Richard Blumberg, M.D., from Brigham and Women’s hospital in Boston, pointed out the rapidly increasing incidence of autoimmune disorders over the last 50 years, while infection rates were decreasing at the same time. In his talk, he focused on the connection between the microbiome and food allergy. He made a parallel with the role of CD1d and natural killer T (NKT) cells in the pathogenesis of inflammatory bowel disease (IBD), a condition in which the homeostasis at mucosal surfaces is perturbed. NKT cells are a subgroup of T cells, which recognize self and microbial lipid antigens that are presented by a key mediator of host-microbial interactions, named CD1d. Blumberg hypothesizes that a perturbation of the bidirectional cross-talk between the microbiota and CD1d-restricted NKT cells could contribute to the pathogenesis of immune-mediated disorders at mucosal surfaces.

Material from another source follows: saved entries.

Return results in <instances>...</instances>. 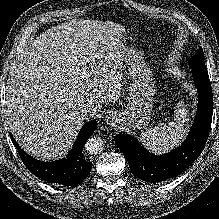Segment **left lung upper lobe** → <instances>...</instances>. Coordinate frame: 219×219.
<instances>
[{"instance_id":"obj_1","label":"left lung upper lobe","mask_w":219,"mask_h":219,"mask_svg":"<svg viewBox=\"0 0 219 219\" xmlns=\"http://www.w3.org/2000/svg\"><path fill=\"white\" fill-rule=\"evenodd\" d=\"M188 64L193 70H200V71H203V72H206V73L208 72L207 69H206V66H205V62H204L202 47H199L196 54L193 55L189 59Z\"/></svg>"}]
</instances>
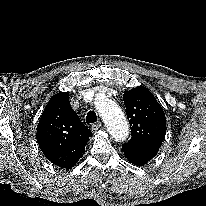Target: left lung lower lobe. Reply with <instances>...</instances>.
Instances as JSON below:
<instances>
[{
	"label": "left lung lower lobe",
	"instance_id": "1",
	"mask_svg": "<svg viewBox=\"0 0 206 206\" xmlns=\"http://www.w3.org/2000/svg\"><path fill=\"white\" fill-rule=\"evenodd\" d=\"M123 151L128 161L136 166H143L156 156L149 152H139L127 149H124Z\"/></svg>",
	"mask_w": 206,
	"mask_h": 206
}]
</instances>
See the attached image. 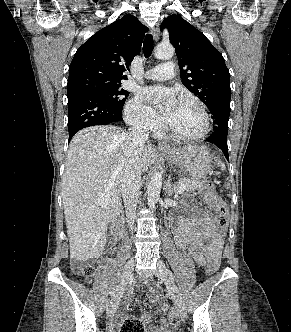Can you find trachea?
<instances>
[{"instance_id":"1","label":"trachea","mask_w":291,"mask_h":332,"mask_svg":"<svg viewBox=\"0 0 291 332\" xmlns=\"http://www.w3.org/2000/svg\"><path fill=\"white\" fill-rule=\"evenodd\" d=\"M152 49H153V36L151 34H147L143 43V51L145 58L151 56Z\"/></svg>"}]
</instances>
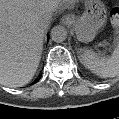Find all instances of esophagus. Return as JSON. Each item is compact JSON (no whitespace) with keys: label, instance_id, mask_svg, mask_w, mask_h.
<instances>
[{"label":"esophagus","instance_id":"34e87169","mask_svg":"<svg viewBox=\"0 0 119 119\" xmlns=\"http://www.w3.org/2000/svg\"><path fill=\"white\" fill-rule=\"evenodd\" d=\"M71 20H72L71 17L66 16V17L63 18L62 21H63V23H66L67 24V23H71Z\"/></svg>","mask_w":119,"mask_h":119}]
</instances>
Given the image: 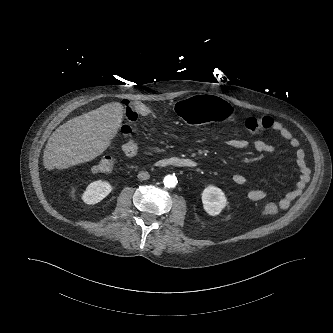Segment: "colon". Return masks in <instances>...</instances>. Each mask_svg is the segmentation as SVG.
Here are the masks:
<instances>
[{"label": "colon", "mask_w": 333, "mask_h": 333, "mask_svg": "<svg viewBox=\"0 0 333 333\" xmlns=\"http://www.w3.org/2000/svg\"><path fill=\"white\" fill-rule=\"evenodd\" d=\"M140 115L155 117V112L149 107L141 103H125V119L126 122L122 127L124 134H130L133 131V124ZM270 117H249L245 121L246 129L253 134H260L269 129L273 125ZM115 167V158L112 156H103L93 166V170L99 173H109ZM261 211L264 215L272 216L278 212V204L275 202H267L263 204Z\"/></svg>", "instance_id": "5ec220e1"}]
</instances>
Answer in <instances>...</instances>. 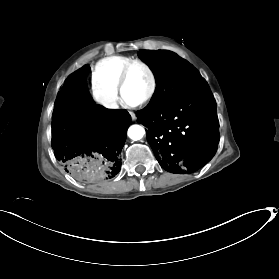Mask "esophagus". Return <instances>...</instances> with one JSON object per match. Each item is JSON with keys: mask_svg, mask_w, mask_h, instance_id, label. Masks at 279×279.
<instances>
[{"mask_svg": "<svg viewBox=\"0 0 279 279\" xmlns=\"http://www.w3.org/2000/svg\"><path fill=\"white\" fill-rule=\"evenodd\" d=\"M130 115L132 117V119L134 120L136 117H135V114L133 112H130Z\"/></svg>", "mask_w": 279, "mask_h": 279, "instance_id": "obj_1", "label": "esophagus"}]
</instances>
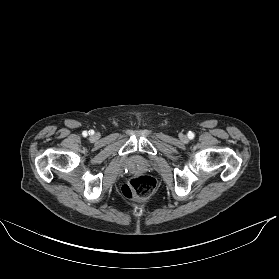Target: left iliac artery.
Segmentation results:
<instances>
[{"mask_svg":"<svg viewBox=\"0 0 279 279\" xmlns=\"http://www.w3.org/2000/svg\"><path fill=\"white\" fill-rule=\"evenodd\" d=\"M194 137V134L193 133H190L189 134V138H193Z\"/></svg>","mask_w":279,"mask_h":279,"instance_id":"obj_1","label":"left iliac artery"}]
</instances>
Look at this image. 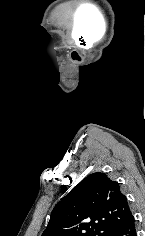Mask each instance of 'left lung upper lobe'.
I'll return each mask as SVG.
<instances>
[{"instance_id":"left-lung-upper-lobe-1","label":"left lung upper lobe","mask_w":145,"mask_h":236,"mask_svg":"<svg viewBox=\"0 0 145 236\" xmlns=\"http://www.w3.org/2000/svg\"><path fill=\"white\" fill-rule=\"evenodd\" d=\"M131 215L119 184L93 173L54 207L42 236H113Z\"/></svg>"}]
</instances>
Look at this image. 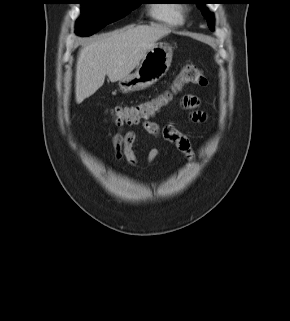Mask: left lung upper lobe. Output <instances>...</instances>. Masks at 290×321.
I'll list each match as a JSON object with an SVG mask.
<instances>
[{"label":"left lung upper lobe","mask_w":290,"mask_h":321,"mask_svg":"<svg viewBox=\"0 0 290 321\" xmlns=\"http://www.w3.org/2000/svg\"><path fill=\"white\" fill-rule=\"evenodd\" d=\"M207 0H197L195 4L201 9L203 16L207 19V23L209 28L213 29V14L208 12L206 8L203 6L206 4Z\"/></svg>","instance_id":"5c2ea615"}]
</instances>
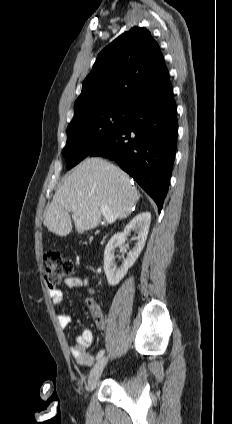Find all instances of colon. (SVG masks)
<instances>
[{"label":"colon","instance_id":"5ec220e1","mask_svg":"<svg viewBox=\"0 0 232 424\" xmlns=\"http://www.w3.org/2000/svg\"><path fill=\"white\" fill-rule=\"evenodd\" d=\"M42 271L47 286L54 288L73 273L74 263L57 251H48L42 258Z\"/></svg>","mask_w":232,"mask_h":424}]
</instances>
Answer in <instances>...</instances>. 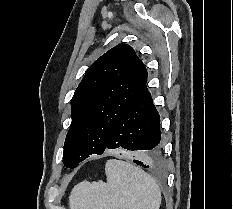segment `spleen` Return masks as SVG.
Listing matches in <instances>:
<instances>
[{"mask_svg": "<svg viewBox=\"0 0 233 209\" xmlns=\"http://www.w3.org/2000/svg\"><path fill=\"white\" fill-rule=\"evenodd\" d=\"M107 182L83 181L69 196L70 209H159L156 181L139 167L122 160L106 162Z\"/></svg>", "mask_w": 233, "mask_h": 209, "instance_id": "1", "label": "spleen"}]
</instances>
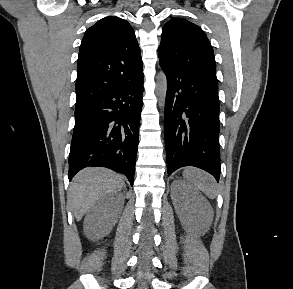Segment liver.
Instances as JSON below:
<instances>
[{
	"label": "liver",
	"mask_w": 293,
	"mask_h": 289,
	"mask_svg": "<svg viewBox=\"0 0 293 289\" xmlns=\"http://www.w3.org/2000/svg\"><path fill=\"white\" fill-rule=\"evenodd\" d=\"M124 177L106 168L81 170L69 187L68 202L77 221L102 197L121 190Z\"/></svg>",
	"instance_id": "6515ba94"
}]
</instances>
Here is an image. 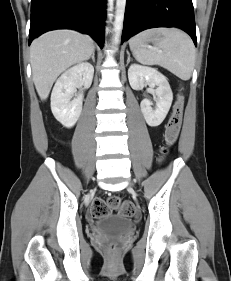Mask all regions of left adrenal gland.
<instances>
[{"instance_id":"a2214340","label":"left adrenal gland","mask_w":231,"mask_h":281,"mask_svg":"<svg viewBox=\"0 0 231 281\" xmlns=\"http://www.w3.org/2000/svg\"><path fill=\"white\" fill-rule=\"evenodd\" d=\"M127 55H128V59H127V64H128L130 62V60H131L129 51H127Z\"/></svg>"}]
</instances>
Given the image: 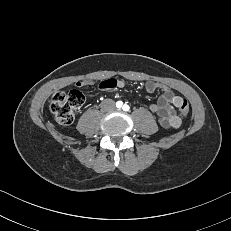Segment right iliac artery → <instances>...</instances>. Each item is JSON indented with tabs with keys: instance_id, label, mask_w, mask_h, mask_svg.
Returning <instances> with one entry per match:
<instances>
[{
	"instance_id": "right-iliac-artery-1",
	"label": "right iliac artery",
	"mask_w": 231,
	"mask_h": 231,
	"mask_svg": "<svg viewBox=\"0 0 231 231\" xmlns=\"http://www.w3.org/2000/svg\"><path fill=\"white\" fill-rule=\"evenodd\" d=\"M116 106H117L118 108H121V107H122V102H121V101H118V102L116 103Z\"/></svg>"
}]
</instances>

Engraftment in fecal microbiota transplantation

Eric Alm, Ph.D., from MIT spoke briefly on the microbiome and IBD and reported about efforts to engineer the microbiome to cure Clostridium difficile infections through fecal microbiota transplantation (FMT). These studies also resulted in a clinical trial. He expressed a specific interest in elucidating the factors that determine engraftment of the fecal transplant, i.e. phylogeny or species-species interaction. His lab developed software to analyze metagenomics reads in order to identify genotype and abundance of the microbiota. His group found that Operational Taxonomic Units (OTUs) rarely engraft, but that strains travel together when they do. Alm wants to fine-tune the preparation of the FMT, wants to find out if there is competitive exclusion, and wants to discover whether certain OTUs are excluded by the host during the process of FMT.